• **PROBLEM DETAILS**: Restate the records below exactly. Pictures are not part of the copy.
** Opening GIVEN DATA block **
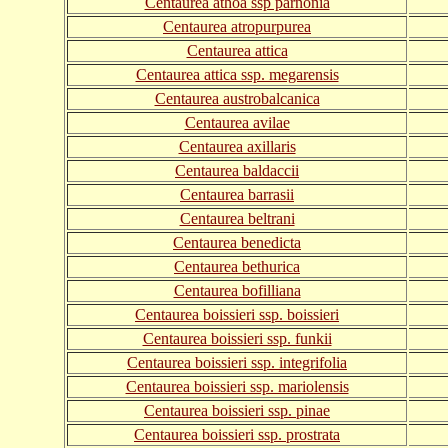
Centaurea athoa ssp parnonia
Centaurea atropurpurea
Centaurea attica
Centaurea attica ssp. megarensis
Centaurea austrobalcanica
Centaurea avilae
Centaurea axillaris
Centaurea baldaccii
Centaurea barrasii
Centaurea beltrani
Centaurea benedicta
Centaurea bethurica
Centaurea bofilliana
Centaurea boissieri ssp. boissieri
Centaurea boissieri ssp. funkii
Centaurea boissieri ssp. integrifolia
Centaurea boissieri ssp. mariolensis
Centaurea boissieri ssp. pinae
Centaurea boissieri ssp. prostrata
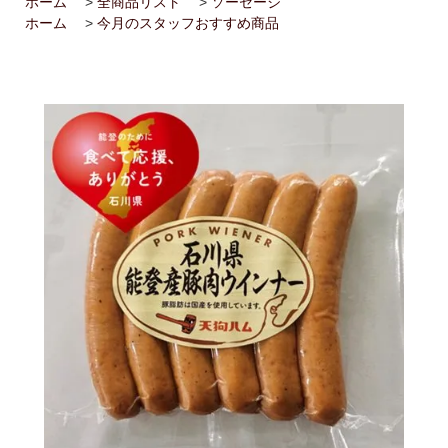
ホーム
>
全商品リスト
>
ソーセージ
2026/02/14
ハム屋（天狗ハム）の作るこだわり「ハムカツ」
ホーム
>
今月のスタッフおすすめ商品
が販売されました！
2025/08/29
「卸販売」を開始いたしました！まずはお問合せ
よりご相談下さい<(_ _)>
2025/07/14
お届け先1か所に付き10,800円（税込）以上ご購
入で送料無料(^^)/（ただし例外（冷凍商品を同梱された場合な
ど）もございます）
2025/07/14
会員登録後のお買い物がお得に！！ポイントにつ
いても変更しました<(_ _)>
2025/05/13
天狗ハムオンラインショップ会員様限定！
3％OFF商品を増やしました(^^)/
2025/01/05
「お肉」のご注文は「お急ぎ便」「当日出荷」の
対象外です。詳しくは各ページの「商品説明」欄をご確認くださ
い。
2025/01/05
【ご注意】配送をお急ぎの方は、日付指定をせず
に、備考欄にその旨をご記入ください。品物が準備出来次第、発
送させていただきます。
2025/01/05
「地域から元気に！！」天狗ハムでは【金沢市】
の「ふるさと納税返礼品」に提供しております。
** Closing GIVEN DATA block **
• **REPLY TO THE EXERCISE**:
Centaurea athoa ssp parnonia
Centaurea atropurpurea
Centaurea attica
Centaurea attica ssp. megarensis
Centaurea austrobalcanica
Centaurea avilae
Centaurea axillaris
Centaurea baldaccii
Centaurea barrasii
Centaurea beltrani
Centaurea benedicta
Centaurea bethurica
Centaurea bofilliana
Centaurea boissieri ssp. boissieri
Centaurea boissieri ssp. funkii
Centaurea boissieri ssp. integrifolia
Centaurea boissieri ssp. mariolensis
Centaurea boissieri ssp. pinae
Centaurea boissieri ssp. prostrata
ホーム
>
全商品リスト
>
ソーセージ
2026/02/14
ハム屋（天狗ハム）の作るこだわり「ハムカツ」
ホーム
>
今月のスタッフおすすめ商品
が販売されました！
2025/08/29
「卸販売」を開始いたしました！まずはお問合せ
よりご相談下さい<(_ _)>
2025/07/14
お届け先1か所に付き10,800円（税込）以上ご購
入で送料無料(^^)/（ただし例外（冷凍商品を同梱された場合な
ど）もございます）
2025/07/14
会員登録後のお買い物がお得に！！ポイントにつ
いても変更しました<(_ _)>
2025/05/13
天狗ハムオンラインショップ会員様限定！
3％OFF商品を増やしました(^^)/
2025/01/05
「お肉」のご注文は「お急ぎ便」「当日出荷」の
対象外です。詳しくは各ページの「商品説明」欄をご確認くださ
い。
2025/01/05
【ご注意】配送をお急ぎの方は、日付指定をせず
に、備考欄にその旨をご記入ください。品物が準備出来次第、発
送させていただきます。
2025/01/05
「地域から元気に！！」天狗ハムでは【金沢市】
の「ふるさと納税返礼品」に提供しております。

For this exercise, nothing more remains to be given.